As we approached the 20th anniversary of 9/11, Wheeler remembered those who died in the terrorist attacks and the wars that followed. At last Friday’s Upper School assembly, Ella Kulper ’23 and Daniel Hu ’23 spoke of the victims, “everyday Americans prepared for an average day at work–– who never got to go home…They were frontline workers and crew members. They were parents. They were sons, daughters, and children.
“Watching the last U.S. troops leave Afghanistan this past month is a reminder that the tragedy of 9/11 didn’t end on September 11th,” they continued. “Troops were sent to Afghanistan to fight al Qaeda after 9/11 and they remained there for almost 20 years. Today we remember those lives lost on 9/11 and the many Americans, Afghans, and others lost in its aftermath.”
Upper School Head Neeltje Henneman, who was working in a New York City school on 9/11, shared her memories of that tragic day. “My office looked directly at the Twin Towers…It was the first day of school, and it was an extraordinarily beautiful day,” she remembered. “Early on in the morning, we heard that a plane had hit the towers, and it never for one second occurred to me that it was anything other than an accident…We gathered around and turned on the radio because that’s what we did back then, and the newscasters didn’t really know what to make of it. And we looked and we saw the second plane hit…I’ll just never forget in that moment, knowing two things: knowing the world had changed forever, and I knew we had a lot of kids to keep safe, because we just didn’t know how vulnerable we were.

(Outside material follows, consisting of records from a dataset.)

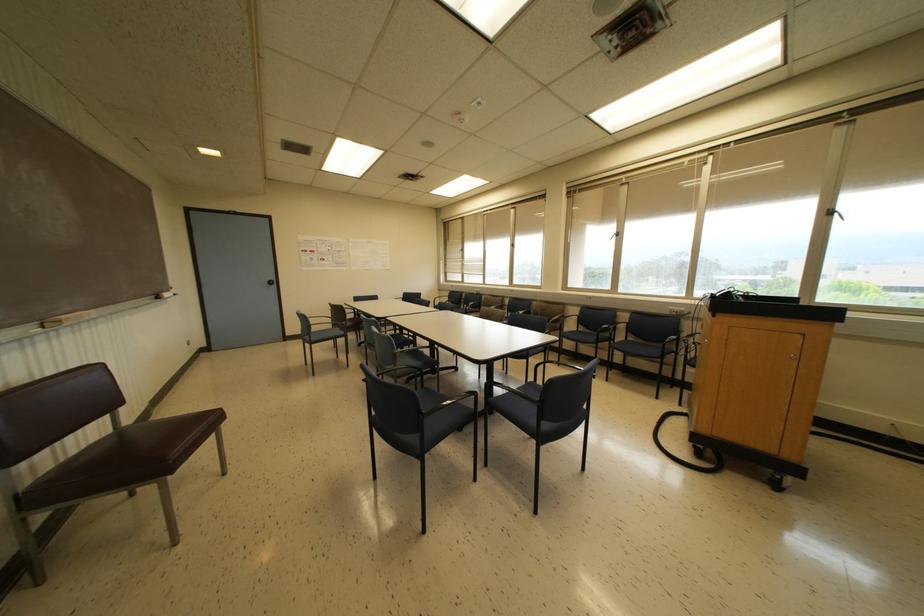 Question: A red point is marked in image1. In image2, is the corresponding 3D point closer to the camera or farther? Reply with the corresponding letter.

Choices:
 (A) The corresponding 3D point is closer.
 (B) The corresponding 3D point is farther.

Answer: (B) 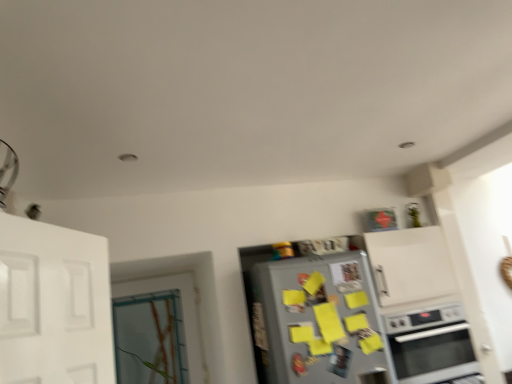 Question: From a real-world perspective, is satin silver oven at lower right located higher than silver metallic refrigerator at center?

Choices:
 (A) no
 (B) yes

Answer: (A)

Question: Is satin silver oven at lower right taller than silver metallic refrigerator at center?

Choices:
 (A) no
 (B) yes

Answer: (A)

Question: Does satin silver oven at lower right have a lesser width compared to silver metallic refrigerator at center?

Choices:
 (A) yes
 (B) no

Answer: (B)

Question: Is satin silver oven at lower right in contact with silver metallic refrigerator at center?

Choices:
 (A) yes
 (B) no

Answer: (B)

Question: Considering the relative sizes of satin silver oven at lower right and silver metallic refrigerator at center in the image provided, is satin silver oven at lower right shorter than silver metallic refrigerator at center?

Choices:
 (A) yes
 (B) no

Answer: (A)

Question: Based on their sizes in the image, would you say clear glass door at left is bigger or smaller than satin silver oven at lower right?

Choices:
 (A) small
 (B) big

Answer: (A)

Question: From a real-world perspective, relative to satin silver oven at lower right, is clear glass door at left vertically above or below?

Choices:
 (A) below
 (B) above

Answer: (B)

Question: From the image's perspective, is clear glass door at left located above or below satin silver oven at lower right?

Choices:
 (A) above
 (B) below

Answer: (A)

Question: Choose the correct answer: Is clear glass door at left inside satin silver oven at lower right or outside it?

Choices:
 (A) inside
 (B) outside

Answer: (B)

Question: Choose the correct answer: Is silver metallic refrigerator at center inside clear glass door at left or outside it?

Choices:
 (A) outside
 (B) inside

Answer: (A)

Question: From the image's perspective, is silver metallic refrigerator at center located above or below clear glass door at left?

Choices:
 (A) above
 (B) below

Answer: (A)

Question: Considering the positions of silver metallic refrigerator at center and clear glass door at left in the image, is silver metallic refrigerator at center taller or shorter than clear glass door at left?

Choices:
 (A) tall
 (B) short

Answer: (A)

Question: Does point (324, 269) appear closer or farther from the camera than point (135, 302)?

Choices:
 (A) closer
 (B) farther

Answer: (A)

Question: Does point (437, 339) appear closer or farther from the camera than point (178, 317)?

Choices:
 (A) farther
 (B) closer

Answer: (B)

Question: Is satin silver oven at lower right situated inside clear glass door at left or outside?

Choices:
 (A) inside
 (B) outside

Answer: (B) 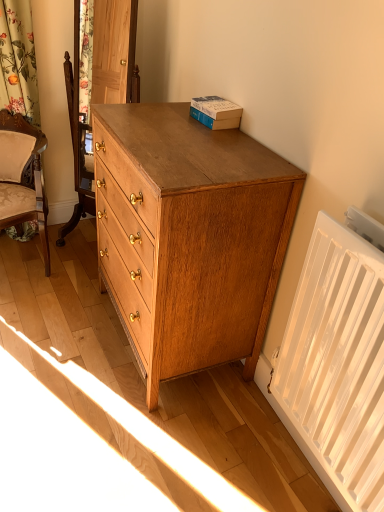 This screenshot has height=512, width=384. I want to click on unoccupied area in front of matte oak chest of drawers at right, so click(144, 437). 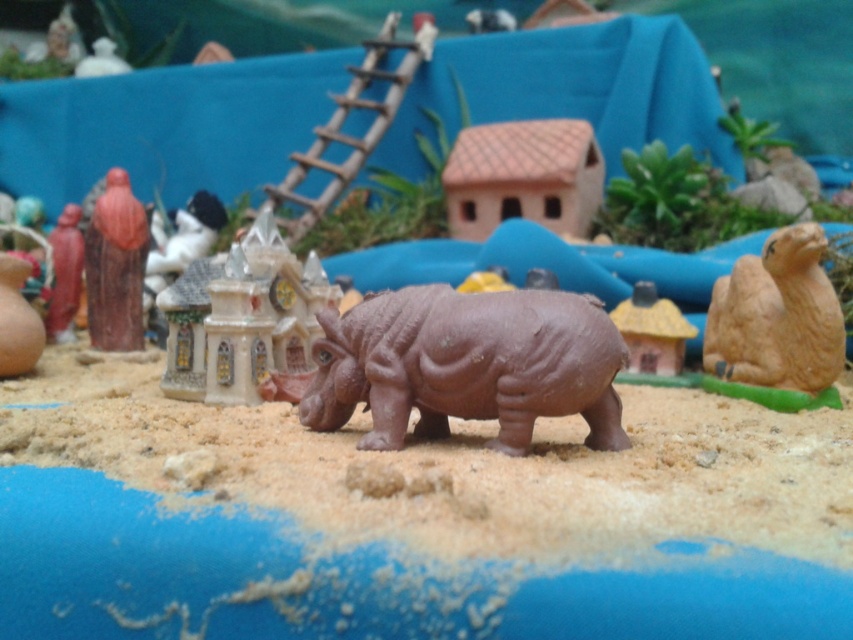 You are setting up a miniature diorama and want to place a new figure between the brown matte camel at right and the wooden statue at left. Based on their positions, which side should you place the new figure closer to?

The brown matte camel at right is to the right of the wooden statue at left, so placing the new figure closer to the wooden statue at left would position it between them.

You are setting up a display and need to place a 12 cm tall figurine. You have the matte plastic castle at center and the wooden statue at left. Which object can accommodate the figurine without it looking too small in comparison?

The matte plastic castle at center is larger than the wooden statue at left, so placing the 12 cm tall figurine on the castle would ensure it doesn not look too small in comparison.

Where is the brown matte sand at center located in the coordinate system?

The brown matte sand at center is located at point coordinates of (459, 467). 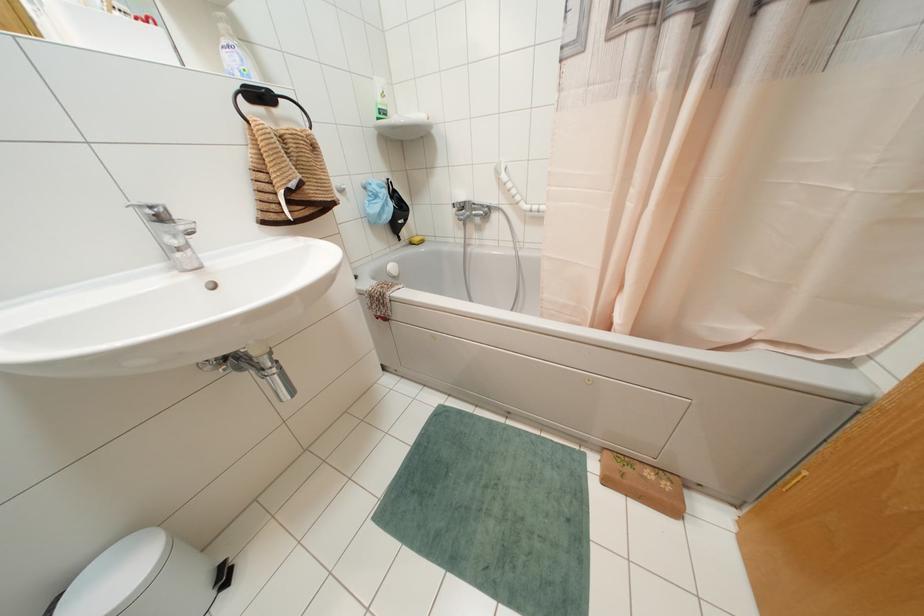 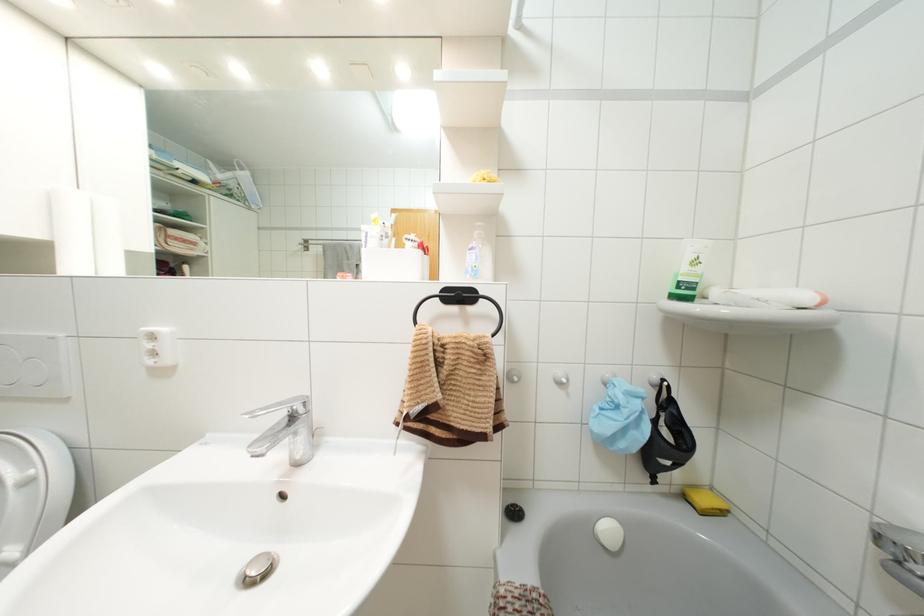 The point at [409,243] is marked in the first image. Where is the corresponding point in the second image?

(685, 496)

“There are so many things that I’ve taken away from that day,” she continued. “There were such extraordinary and heroic acts of kindness, and there were such terrible things that happened afterwards too, where Brown kids and families were treated really poorly in New York and this country. And both things were true, highlighting the complexity of the world we live in.”
Countering Acts of Hate with Acts of Humanity
A similar sense of global connection motivated Kelly Foss, who teaches Middle School Spanish and Upper School French, to become involved with a foundation, started by two women whose husbands were killed in the 9/11 attacks, that aids widows in Afghanistan. “In 2006, when I first heard about Beyond the 11th, which counters acts of hate with acts of humanity, I knew I wanted to be a part of it,” Foss said.
The biggest fundraiser for Beyond the 11th is a 260-mile bike ride from the 9/11 Memorial in Manhattan to Boston, symbolizing the return trip of the founders’ husbands. “I’ve completed the ride five times, and the returning group of about 40 riders and eight or so volunteers has become like a family to me,” said Foss. “The ride honors all the victims and rescuers who lost their lives that day, but also celebrates the countless acts of courage and humanity that have marked the years since. Beyond the 11th funds projects that directly address the long-term strategy of helping Afghan women develop sustainable livelihoods, which is more important now than ever before. So far I’ve raised $5,250 this year, thanks in large part to the generosity of my coworkers here at Wheeler. I couldn’t be more proud and happy to be a part of this amazing experience and raise money for this foundation.”
The Importance of Understanding the Past
As she prepared to address her classmates at last week’s Upper School assembly, Ella Kulper said “it occurred to me that not a single student listening was alive on 9/11/2001. While 9/11 is a fresh and difficult memory for many of our parents and guardians, none of us had been born when the terrorist attacks took place. That makes learning about 9/11 and remembering the folks who lost their lives on 9/11 all the more important for our generation. 9/11 is the kind of tragedy that I hope our generation never has to face, but part of assuring that the past doesn’t repeat itself is understanding the past in its entirety.”